Sonando led Monday’s protest against the government’s repeated refusal to grant Beehive a television broadcast license and increase the radio station’s signal, claiming there is no frequency available.

The group had not received permission to hold the protest, which followed an earlier one that was also violently dispersed by police in January.

Cambodia has been accused of only granting television licenses to media that favors the government of Prime Minister Hun Sen, who has been in power for decades.
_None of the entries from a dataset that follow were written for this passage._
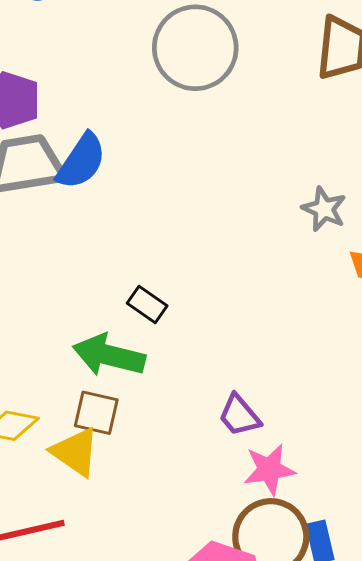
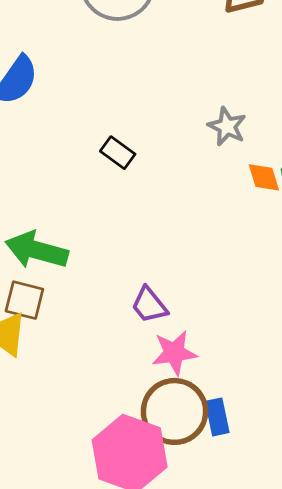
black rectangle: (147, 304) -> (118, 153), moved

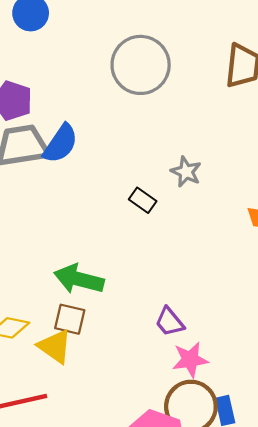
gray star: (227, 126) -> (186, 172), moved

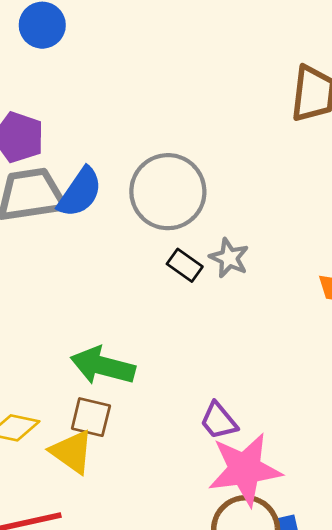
gray circle: (141, 65) -> (168, 192), moved
gray star: (186, 172) -> (229, 258), moved
pink star: (190, 360) -> (245, 469), size x1.6

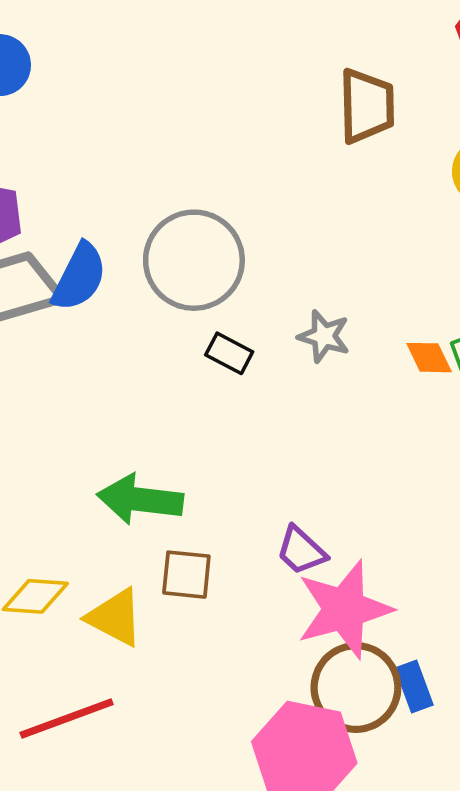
gray star: (229, 258) -> (324, 336), moved
brown square: (91, 417) -> (186, 575), moved

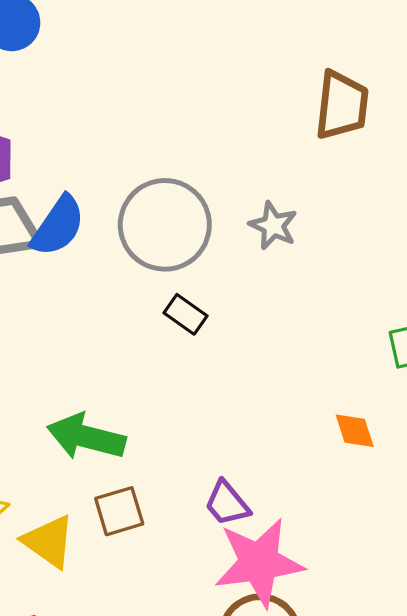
gray star: (324, 336) -> (273, 226), moved
orange diamond: (429, 358) -> (355, 431), moved
brown square: (186, 575) -> (119, 511), turned -30

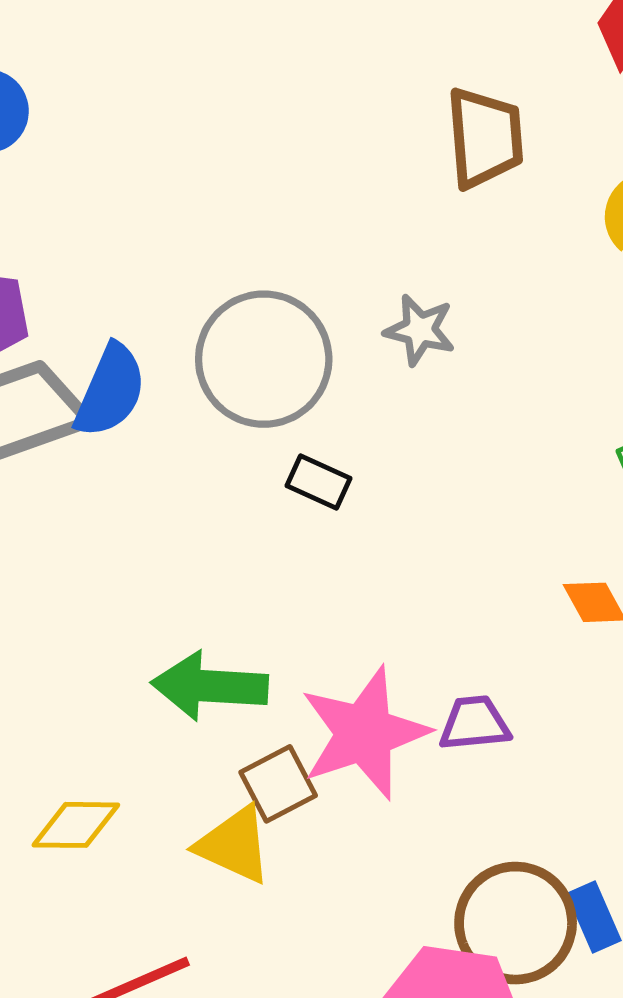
purple trapezoid: (227, 503) -> (474, 723), moved, turned 135
yellow triangle: (49, 541) -> (234, 845), moved
pink star: (259, 562) -> (364, 733), moved

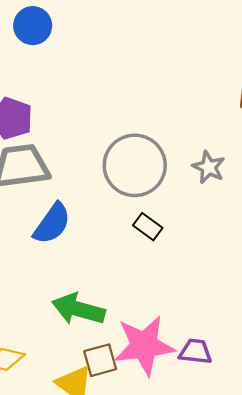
blue semicircle: (110, 391) -> (52, 224), moved

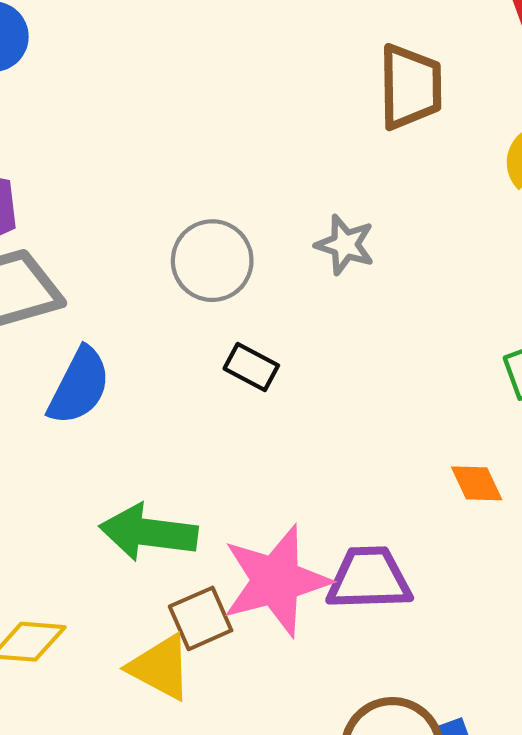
gray circle: (135, 165) -> (212, 261), size x0.7
purple trapezoid: (195, 352) -> (369, 578), size x1.4

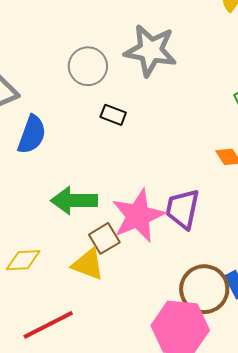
gray star: (345, 245) -> (151, 50), size x1.8
purple trapezoid: (369, 578) -> (183, 209), turned -69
If given a license, Beehive’s station would become the Southeast Asian nation's first opposition television channel.

Mam Sonando called Monday’s crackdown an attempt to “shut people up,” adding that Cambodia is “ruled by dictators.”

“The Ministry of Information has abused the law, so how can they resolve this?” he asked. “The only way is to crack down on protesters.”

“We can do nothing but express our views for the international community to see,” he said.

Am Sam Ath, a senior official with Cambodian rights group Licadho, told RFA that the authorities had used “very excessive force” to crack down on the demonstrators.

“By law, if the demonstration is peaceful, the government must protect it,” he said.

Agence France-Presse quoted local rights group ADHOC as condemning the crackdown in a statement as a violation of human rights.

“Mam Sonando is demanding a TV license to counter the government's monopoly on televised media and greater reach for his radio station,” the statement said.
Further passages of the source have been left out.